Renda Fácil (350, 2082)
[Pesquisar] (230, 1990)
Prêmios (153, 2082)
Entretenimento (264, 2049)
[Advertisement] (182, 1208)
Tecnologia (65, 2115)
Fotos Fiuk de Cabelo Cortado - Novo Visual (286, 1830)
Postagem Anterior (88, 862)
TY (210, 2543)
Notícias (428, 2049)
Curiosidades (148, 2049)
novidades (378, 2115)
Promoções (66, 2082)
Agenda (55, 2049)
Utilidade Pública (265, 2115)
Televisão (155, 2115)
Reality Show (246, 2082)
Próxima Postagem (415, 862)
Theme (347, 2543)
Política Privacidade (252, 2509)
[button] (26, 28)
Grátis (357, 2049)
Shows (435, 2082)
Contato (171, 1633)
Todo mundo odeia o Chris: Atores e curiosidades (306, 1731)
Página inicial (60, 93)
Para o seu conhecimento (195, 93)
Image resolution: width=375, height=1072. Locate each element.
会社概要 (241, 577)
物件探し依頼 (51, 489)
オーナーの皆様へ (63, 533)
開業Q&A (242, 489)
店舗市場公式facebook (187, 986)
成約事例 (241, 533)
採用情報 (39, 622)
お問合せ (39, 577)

= = = = =

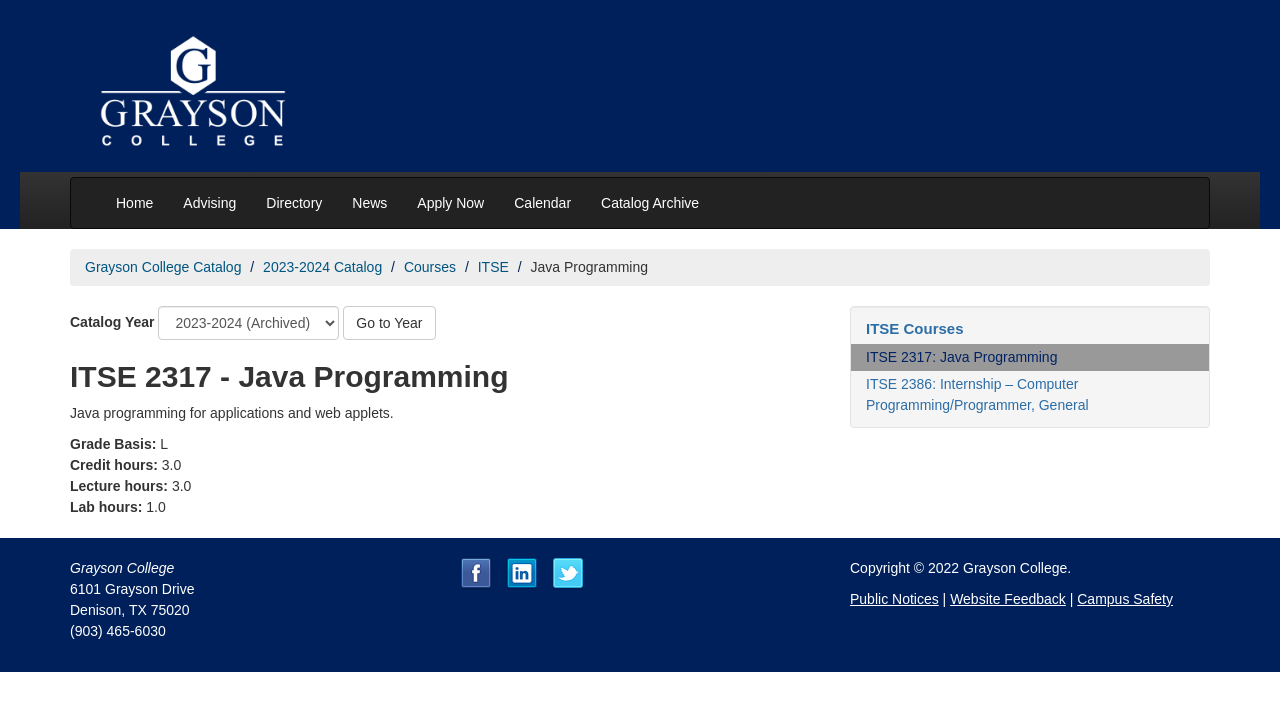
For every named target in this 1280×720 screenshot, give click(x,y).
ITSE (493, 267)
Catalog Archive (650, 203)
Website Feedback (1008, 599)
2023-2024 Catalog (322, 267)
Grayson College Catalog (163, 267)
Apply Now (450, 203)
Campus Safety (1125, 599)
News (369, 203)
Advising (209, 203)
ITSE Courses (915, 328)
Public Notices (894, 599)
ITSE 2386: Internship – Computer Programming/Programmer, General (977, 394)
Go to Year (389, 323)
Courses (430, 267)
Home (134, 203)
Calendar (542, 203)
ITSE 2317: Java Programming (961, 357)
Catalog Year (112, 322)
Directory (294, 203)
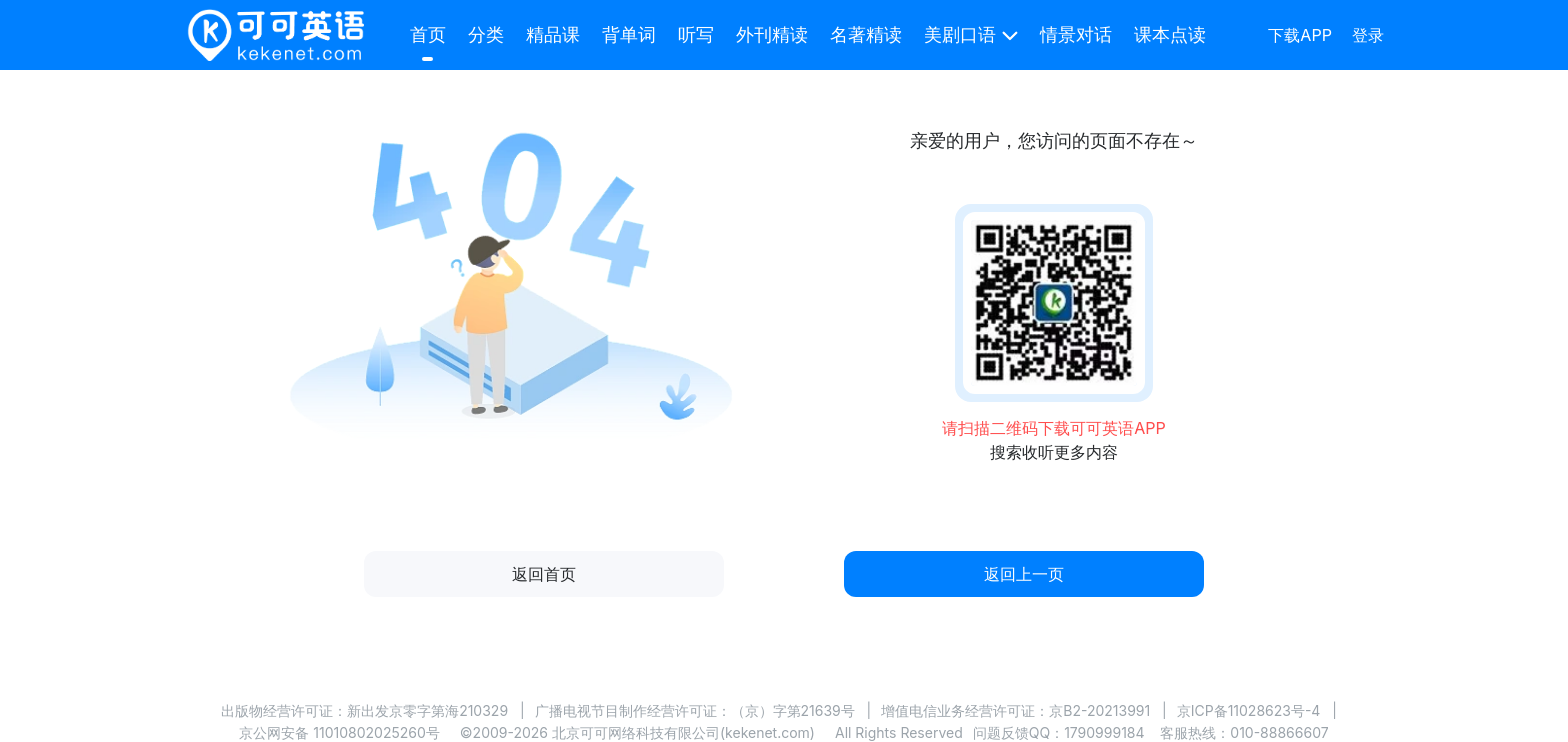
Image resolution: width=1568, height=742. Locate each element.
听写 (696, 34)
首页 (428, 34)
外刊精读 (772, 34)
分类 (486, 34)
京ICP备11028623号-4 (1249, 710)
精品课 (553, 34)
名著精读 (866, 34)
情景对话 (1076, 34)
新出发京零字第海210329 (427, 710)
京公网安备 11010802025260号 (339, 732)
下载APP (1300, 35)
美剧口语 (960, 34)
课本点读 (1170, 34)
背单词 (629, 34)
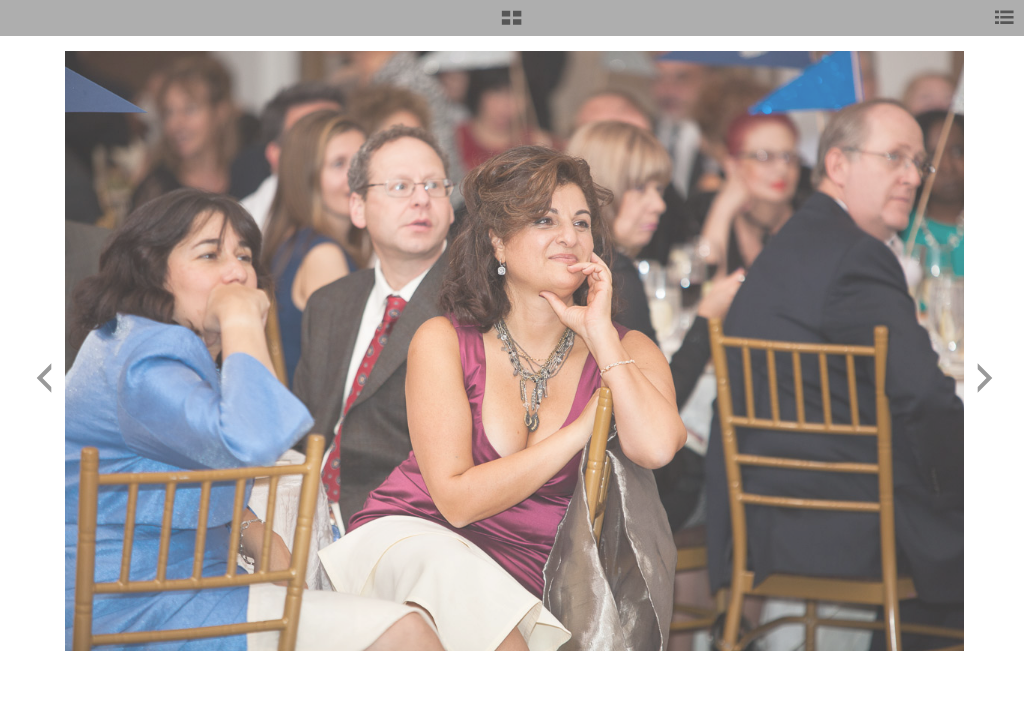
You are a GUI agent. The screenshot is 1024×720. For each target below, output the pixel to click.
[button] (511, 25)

= = = = =

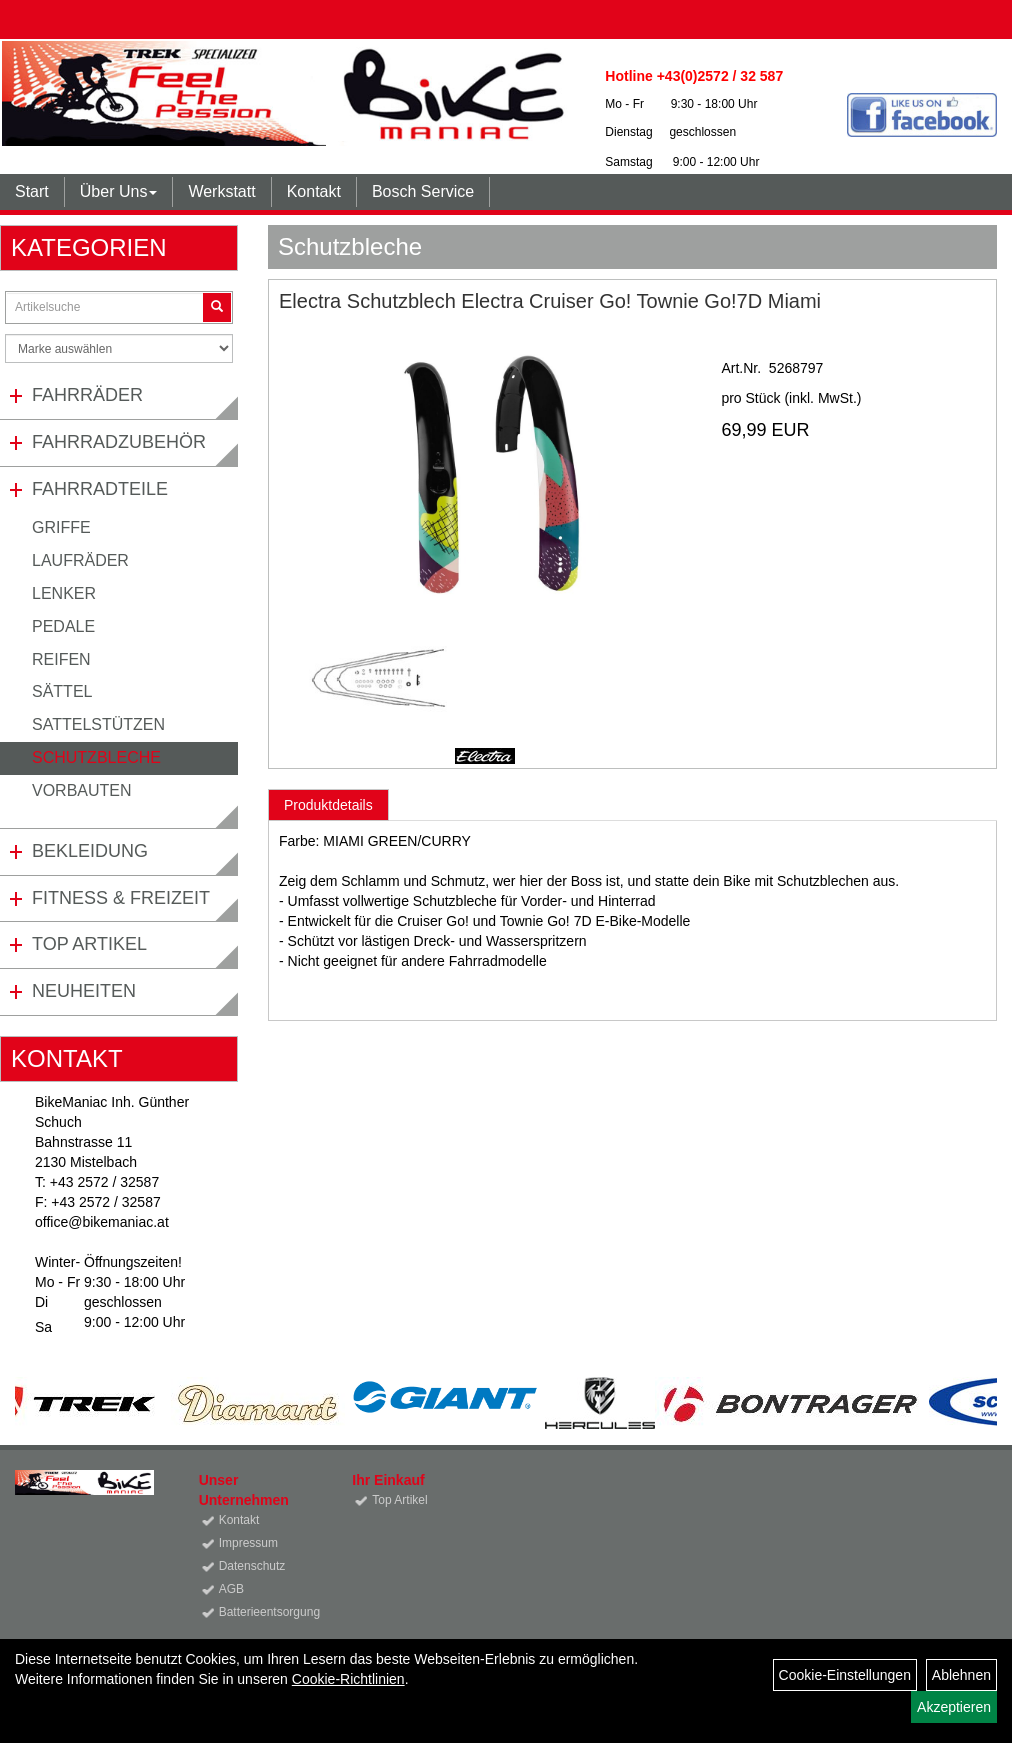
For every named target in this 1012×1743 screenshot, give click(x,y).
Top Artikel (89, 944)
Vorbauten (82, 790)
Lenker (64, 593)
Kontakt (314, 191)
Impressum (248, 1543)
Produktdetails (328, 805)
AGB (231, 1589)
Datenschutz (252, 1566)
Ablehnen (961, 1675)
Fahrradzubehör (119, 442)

= = = = =

#### WHAT YOU SHOULD DO
Reproduce the listing above only between the lines holding "ITSE 2317: Java Programming (961, 357)" and "[button] (511, 25)", inclusive. Every line must match exactly, and pictures are dropped.

#### RESULT
ITSE 2317: Java Programming (961, 357)
Catalog Year (112, 322)
Directory (294, 203)
Image resolution: width=1568, height=742. Locate each element.
听写 (696, 34)
首页 (428, 34)
外刊精读 (772, 34)
分类 (486, 34)
京ICP备11028623号-4 (1249, 710)
精品课 (553, 34)
名著精读 (866, 34)
情景对话 (1076, 34)
新出发京零字第海210329 (427, 710)
京公网安备 11010802025260号 (339, 732)
下载APP (1300, 35)
美剧口语 (960, 34)
课本点读 (1170, 34)
背单词 (629, 34)
You are a GUI agent. The screenshot is 1024×720. For each target below, output the pixel to click.
[button] (511, 25)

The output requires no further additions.